When Donald Trump won the first time, I spoke to a journalist friend in Turkey to commiserate. I told her about all the protests that were planned, and she gently tried to prepare me for disappointment. She and her friends had protested Recep Tayyip Erdogan when he was prime minister, she said. But in time, the protests subsided, and life within a country of diminishing freedoms ground on. This conversation stayed in my mind throughout the Trump presidency as a warning against letting down our guard. When Trump was finally ejected from the White House, I felt patriotic pride in the endurance of the anti-Trump resistance, which had never for a moment accepted his authoritarian grotesquerie as our new normal.

It won’t be that way this time. Trump’s first election felt like a fluke, a sick accident enabled by Democratic complacency. But this year, the forces of liberal pluralism and basic civic decency poured everything they could into the fight, and they lost not just the Electoral College but also quite likely the popular vote. The American electorate, knowing exactly who Trump is, chose him. This is, it turns out, who we are.

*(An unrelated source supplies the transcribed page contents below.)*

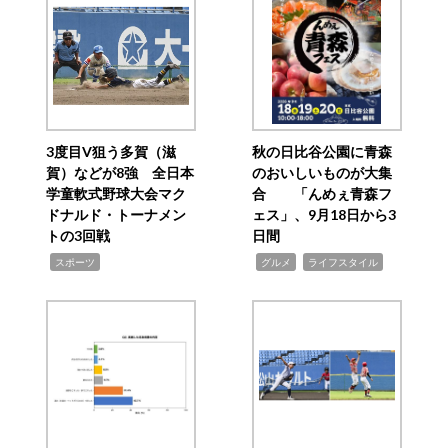
3度目V狙う多賀（滋
秋の日比谷公園に青森
賀）などが8強 全日本
のおいしいものが大集
学童軟式野球大会マク
合 「んめぇ青森フ
ドナルド・トーナメン
ェス」、9月18日から3
トの3回戦
日間
,
,
,
スポーツ
グルメ
ライフスタイル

So I expect the next few months to be a period of mourning rather than defiance. My own instinct — which conflicts with the demands of my job — is to retreat into my family, to look for solace in time with friends, in theater and in novels, to block out the humiliating truth about what my country has decided to become. On Wednesday morning I returned to an essay from The New York Review of Books published in 2019 about the Russian term “vnutrennaya emigratsia,” or internal emigration, a deliberate embrace of one’s own alienation. “For many Russian authors and artists for centuries, the idea of ‘turning inward’ and living oblivious of the political concerns of the moment has been a vital skill and even an art form,” wrote Viv Groskop. It’s a skill, I suspect, that many of us will at least temporarily try to cultivate to avoid going completely insane.